CAST Lily-Rose Depp, Bill Skarsgård, Nicholas Hoult
RATED R (strong violence, sexual themes)
LENGTH 2:13
WHERE Area theaters
BOTTOM LINE An artfully executed version of a classic tale.
A rumbling voice enters the ears of a barely pubescent girl in the opening moments of Robert Eggers’ “Nosferatu.” The voice is male — if not, strictly speaking, human — and seems to be grooming the girl for seduction and death. “You wakened me from an eternity of darkness,” he booms. “You are not for the living.”
Thus begins Eggers’ exceptionally dark reworking of “Nosferatu,” F.W. Murnau’s iconic horror-silent from 1922. An unauthorized knockoff of Bram Stoker’s 1897 novel “Dracula," the film almost didn’t see the light of day — Stoker’s widow sued to have all copies destroyed — but is now considered a cinematic masterpiece and a pillar of monster-movie mythology (it’s often credited with inventing the idea that vampires die in sunlight). Eggers, a horror-film auteur (“The Witch”) who has admired Murnau’s film since childhood, confidently puts his own stamp on it in a production that is stylish, grand, idiosyncratic and unabashedly Gothic.
Lily-Rose Depp is Ellen Hutter, a 19th-century Englishwoman living in a German port city with her ambitious young husband, Thomas (Nicholas Hoult). Weakened from lifelong bouts with melancholy, Ellen just about collapses when Thomas leaves for Transylvania to complete a deal with a mysterious Count Orlock. Played by Bill Skarsgård (an underrated master of disguise; he was Pennywise the Clown in “It”), Orlock embodies old-world European decay, rolling his R’s like mallets on a kettle drum and hiding his rotted face in shadow. Spoiler alert: It’s no coincidence that Orlock’s new mansion lies just a stone’s throw away from Ellen’s house.

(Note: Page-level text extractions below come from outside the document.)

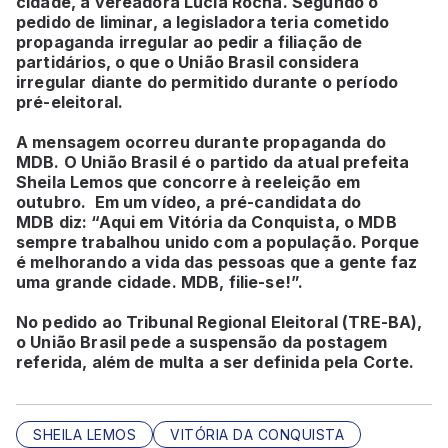
cidade, a vereadora Lúcia Rocha. Segundo o
pedido de liminar, a legisladora teria cometido
propaganda irregular ao pedir a filiação de
partidários, o que o União Brasil considera
irregular diante do permitido durante o período
pré-eleitoral.
A mensagem ocorreu durante propaganda do
MDB. O União Brasil é o partido da atual prefeita
Sheila Lemos que concorre à reeleição em
outubro. Em um vídeo, a pré-candidata do
MDB diz: “Aqui em Vitória da Conquista, o MDB
sempre trabalhou unido com a população. Porque
é melhorando a vida das pessoas que a gente faz
uma grande cidade. MDB, filie-se!”.
No pedido ao Tribunal Regional Eleitoral (TRE-BA),
o União Brasil pede a suspensão da postagem
referida, além de multa a ser definida pela Corte.
SHEILA LEMOS
VITÓRIA DA CONQUISTA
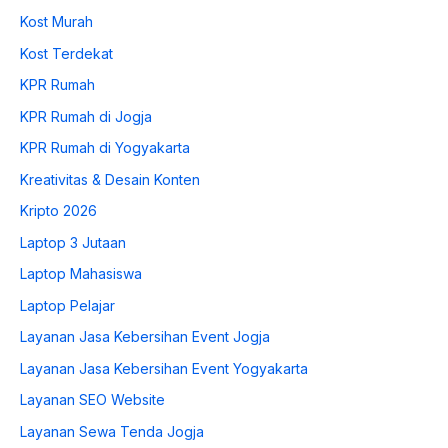
Kost Murah
Kost Terdekat
KPR Rumah
KPR Rumah di Jogja
KPR Rumah di Yogyakarta
Kreativitas & Desain Konten
Kripto 2026
Laptop 3 Jutaan
Laptop Mahasiswa
Laptop Pelajar
Layanan Jasa Kebersihan Event Jogja
Layanan Jasa Kebersihan Event Yogyakarta
Layanan SEO Website
Layanan Sewa Tenda Jogja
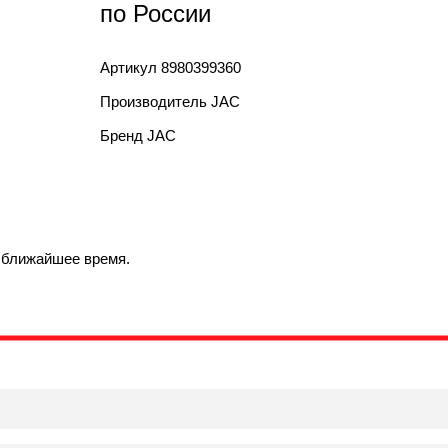
по России
Артикул
8980399360
Производитель
JAC
Бренд
JAC
в ближайшее время.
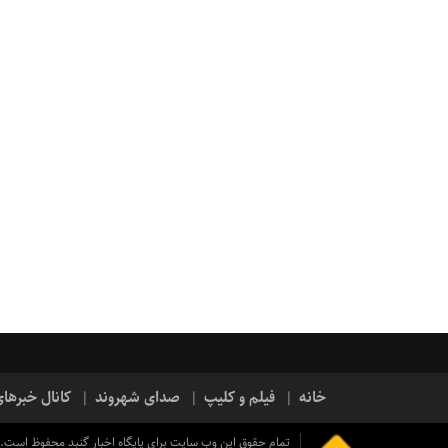
خانه
فیلم و کلیپ
صدای شهروند
کانال خبرها
تمام حقوق این وب سایت برای پایگاه اخبار گنبد محفوظ است.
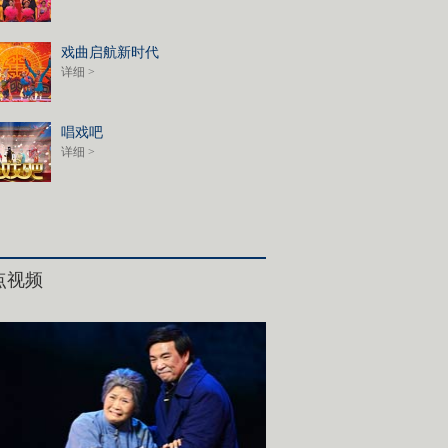
戏曲启航新时代
详细 >
唱戏吧
详细 >
点视频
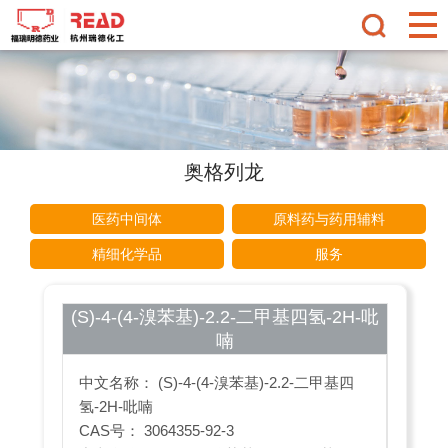
奥格列龙
医药中间体
原料药与药用辅料
精细化学品
服务
(S)-4-(4-溴苯基)-2.2-二甲基四氢-2H-吡
喃
中文名称： (S)-4-(4-溴苯基)-2.2-二甲基四
氢-2H-吡喃
CAS号： 3064355-92-3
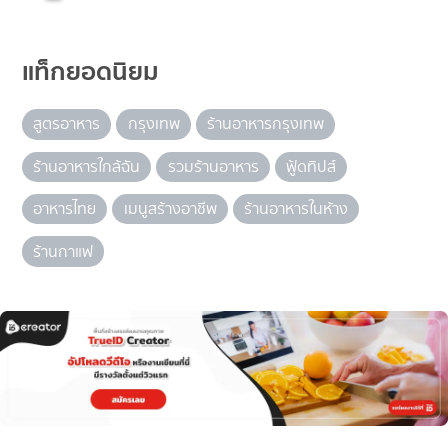
แท็กยอดนิยม
สูตรอาหาร
กรุงเทพ
ร้านอาหารกรุงเทพ
ร้านอาหารใกล้ฉัน
รวมร้านอาหาร
ฟู้ดทิปส์
อาหารไทย
เมนูสร้างอาชีพ
ร้านอาหารในห้าง
ร้านกาแฟ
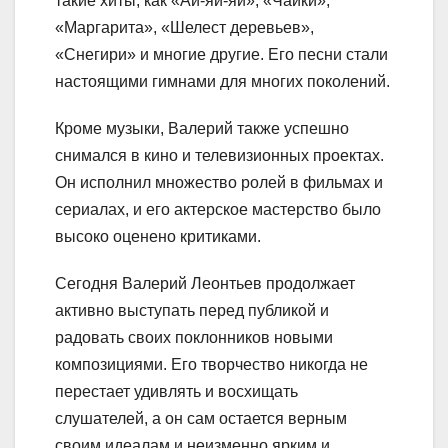
такие хиты, как «Ай-яй-яй», «Чайки»,
«Маргарита», «Шелест деревьев»,
«Снегири» и многие другие. Его песни стали
настоящими гимнами для многих поколений.
Кроме музыки, Валерий также успешно
снимался в кино и телевизионных проектах.
Он исполнил множество ролей в фильмах и
сериалах, и его актерское мастерство было
высоко оценено критиками.
Сегодня Валерий Леонтьев продолжает
активно выступать перед публикой и
радовать своих поклонников новыми
композициями. Его творчество никогда не
перестает удивлять и восхищать
слушателей, а он сам остается верным
своим идеалам и неизменно ярким и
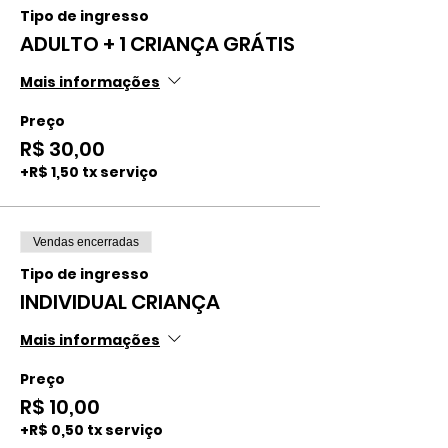
Tipo de ingresso
ADULTO + 1 CRIANÇA GRÁTIS
Mais informações
Preço
R$ 30,00
+R$ 1,50 tx serviço
Vendas encerradas
Tipo de ingresso
INDIVIDUAL CRIANÇA
Mais informações
Preço
R$ 10,00
+R$ 0,50 tx serviço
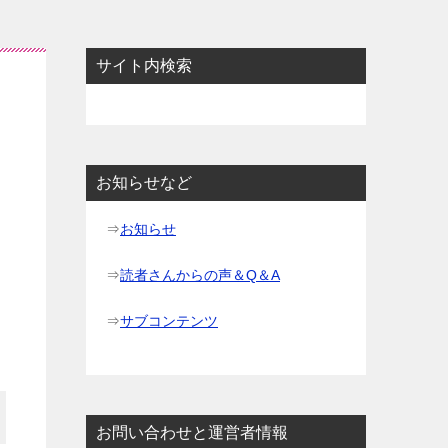
サイト内検索
お知らせなど
⇒
お知らせ
⇒
読者さんからの声＆Q＆A
⇒
サブコンテンツ
お問い合わせと運営者情報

Vampires have always oozed sexuality, from Stoker’s Victorian-era tale (its MacGuffin is a woman’s “honor”) to the 1979 comedy “Love at First Bite” (starring George Hamilton as a disco-dancing bloodsucker) to the teensploitation series “Twilight.” Eggers brings his own twist to the motif, though it’s subtle: Ellen’s connection to Orlock seems rooted in some very deep psychological muck. That’s one interpretation, at least; what’s clear is that as Orlock draws nearer, Ellen’s mental illness returns and intensifies. Hovering over her, the occult expert Eberhart Von Franz (a delightful Willem Dafoe) and well-meaning neighbor Friedrich Harding (Aaron Taylor-Johnson) bicker over supernatural and scientific theories.
“Nosferatu” isn’t what you’d call an update. If anything, Eggers is a director who fetishizes the antiquated. (His “The Lighthouse” took place in the 19th Century; “The Witch,” in Colonial New England; “The Northman,” in the late 800s.) Artful as it is, “Nosferatu” doesn’t exactly feel fresh, but then again fresh isn’t what this movie is going for. Radiating an aura of doom and giving off an almost palpable stench of death, “Nosferatu” does exactly what it came to do.